▸ ASSIGNMENT
Where the line with "Мезенцева – ещё более яркий. Будем см" appears below, start writing out lines exactly, and finish with the line with "сменит Сергея Лаврова и чего он добьётся.", which is included; write out nothing else.

[Page-level text extractions]
● ● ●

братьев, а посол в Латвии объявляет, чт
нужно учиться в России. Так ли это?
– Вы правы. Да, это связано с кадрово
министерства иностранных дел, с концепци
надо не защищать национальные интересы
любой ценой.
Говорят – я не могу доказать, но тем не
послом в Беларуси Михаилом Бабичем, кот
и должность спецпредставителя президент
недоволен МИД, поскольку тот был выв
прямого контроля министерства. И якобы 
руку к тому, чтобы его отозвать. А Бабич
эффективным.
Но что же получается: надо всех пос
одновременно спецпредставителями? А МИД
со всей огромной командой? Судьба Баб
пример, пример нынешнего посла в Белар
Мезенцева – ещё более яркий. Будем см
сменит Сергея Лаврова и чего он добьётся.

● ● ●

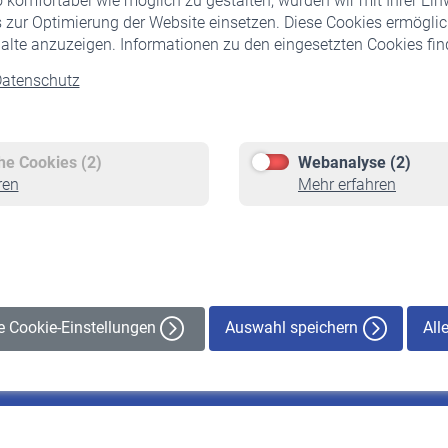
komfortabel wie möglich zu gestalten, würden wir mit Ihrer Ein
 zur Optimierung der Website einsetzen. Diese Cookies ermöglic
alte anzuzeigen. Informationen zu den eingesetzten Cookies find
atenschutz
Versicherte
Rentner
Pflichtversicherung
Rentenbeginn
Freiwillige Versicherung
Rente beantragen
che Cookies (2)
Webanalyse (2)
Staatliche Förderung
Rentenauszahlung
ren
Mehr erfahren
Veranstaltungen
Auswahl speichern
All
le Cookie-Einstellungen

● ● ●

▸ PROBLEM SOLUTION
Мезенцева – ещё более яркий. Будем см
сменит Сергея Лаврова и чего он добьётся.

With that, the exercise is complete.